Victoire’s fingers wound around his.
‘There’s no redeeming it, is there?’ he asked.
She squeezed his hand. ‘No.’
Their mistake had been so obvious. They had assumed that Oxford might not betray them. Their dependence on Babel was ingrained, unconscious. On some level, they had still believed that the university, and their status as its scholars, might protect them. They had assumed, in spite of every indication otherwise, that those with the most to gain from the Empire’s continued expansion might find it within themselves to do the right thing.
Pamphlets. They’d thought they could win this with pamphlets.
He almost laughed at the absurdity. Power did not lie in the tip of a pen. Power did not work against its own interests. Power could only be brought to heel by acts of defiance it could not ignore. With brute, unflinching force. With violence.
‘I think Griffin was right,’ Robin murmured. ‘It had to be the tower all along. We have to take the tower.’
‘Hm.’ Victoire’s lip curled up; her fingers tightened around his. ‘How do you want to do that?’
‘He said it would be easy. He said they were scholars, not soldiers. He said all you’d need was a gun. Perhaps a knife.’
She laughed bitterly. ‘I believe it.’
It was only an idea, a wish more than anything, but it was a beginning. And it took root and grew inside them, unfurled until it became less a ludicrous fantasy and more a question of logistics, of how and when.
Across the town students were fast asleep. Next to them, tomes by Plato and Locke and Montesquieu waited to be read, discussed, gesticulated about; theoretical rights like freedom and liberty would be debated between those who already enjoyed them, stale concepts that, upon their readers’ graduation ceremonies, would promptly be forgotten. That life, and all of its preoccupations, seemed insane to him now; he could not believe there was ever a time when his greatest concerns were what colour neckties to order from Randall’s, or what insults to shout at houseboats hogging the river during rowing practice. It was all such frippery, fluff, trivial distractions built over a foundation of ongoing, unimaginable cruelty.

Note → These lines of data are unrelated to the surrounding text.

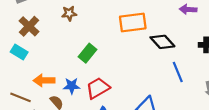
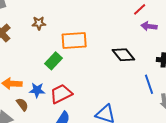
orange rectangle: (133, 22) -> (74, 41), moved
blue line: (178, 72) -> (149, 84), moved

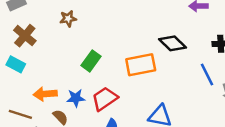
orange rectangle: (74, 41) -> (141, 65), moved

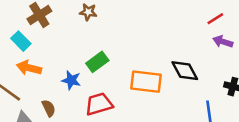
orange arrow: (45, 94) -> (29, 68), moved
blue star: (76, 98) -> (71, 80), moved

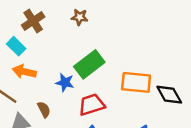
green rectangle: (97, 62) -> (89, 64), size x1.4
black diamond: (185, 71) -> (169, 95), moved

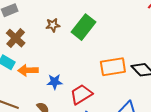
green rectangle: (89, 64) -> (84, 27), moved
orange arrow: (24, 72) -> (28, 70), moved

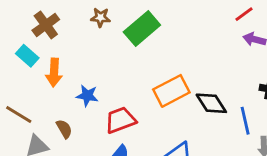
orange rectangle: (113, 67) -> (171, 91), turned -30
orange arrow: (28, 70) -> (54, 73), turned -96

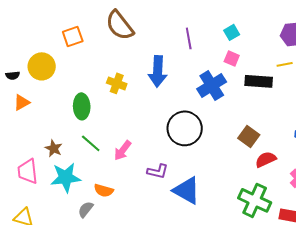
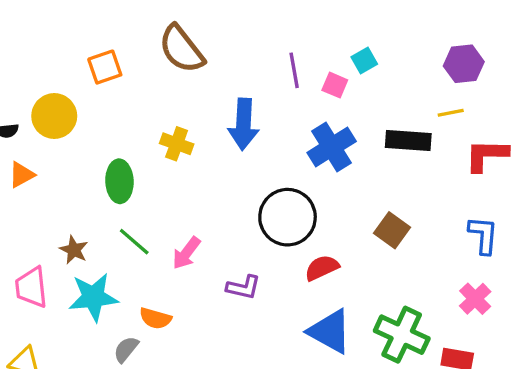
pink square: (232, 58) -> (335, 85), moved
red semicircle: (266, 159) -> (322, 268), moved
blue triangle: (187, 190) -> (330, 331), moved

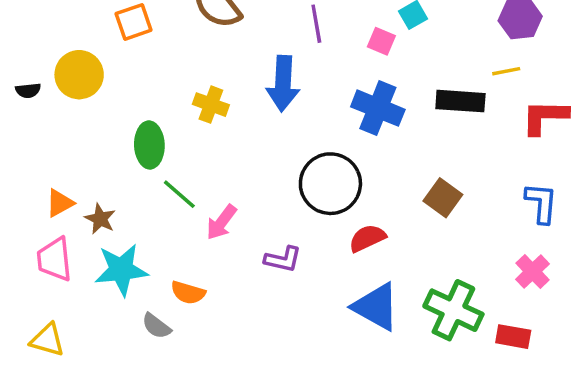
purple line: (294, 70) -> (316, 24), moved
blue cross: (332, 147) -> (378, 108), turned -36
orange triangle: (22, 175) -> (60, 203), moved
green line: (134, 242) -> (179, 194), moved
gray semicircle: (126, 349) -> (156, 326), turned -92

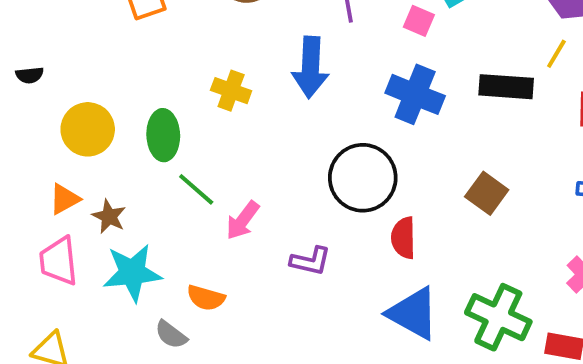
yellow line: (506, 71) -> (556, 54), turned -48
yellow circle: (79, 75) -> (88, 129), moved
red semicircle: (367, 238) -> (403, 238), turned -66

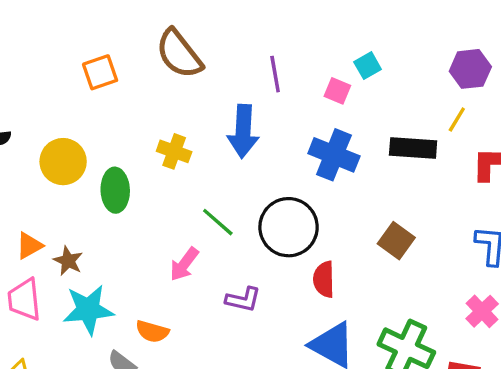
yellow circle: (88, 129) -> (63, 162), moved
green line: (196, 189) -> (218, 222), moved

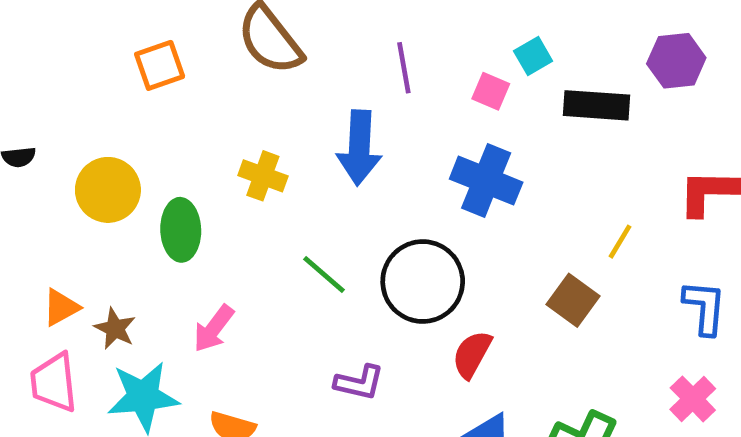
yellow line: (457, 119) -> (620, 242), moved
black rectangle: (413, 148) -> (596, 105), moved
pink arrow: (184, 264) -> (214, 328), moved
red semicircle: (324, 279) -> (472, 354), turned 30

Robin gazed at the curve of Babel against the moonlight, at the faint silver glow cast off by its many reinforcements. He had a sudden, very clear vision of the tower in ruins. He wanted it to shatter. He wanted it to, for once, feel the pain that had made possible its rarefied existence. ‘I want it to crumble.’
Victoire’s throat pulsed, and he knew she was thinking of Anthony, of gunshots, of the wreckage of the Old Library. ‘I want it to burn.’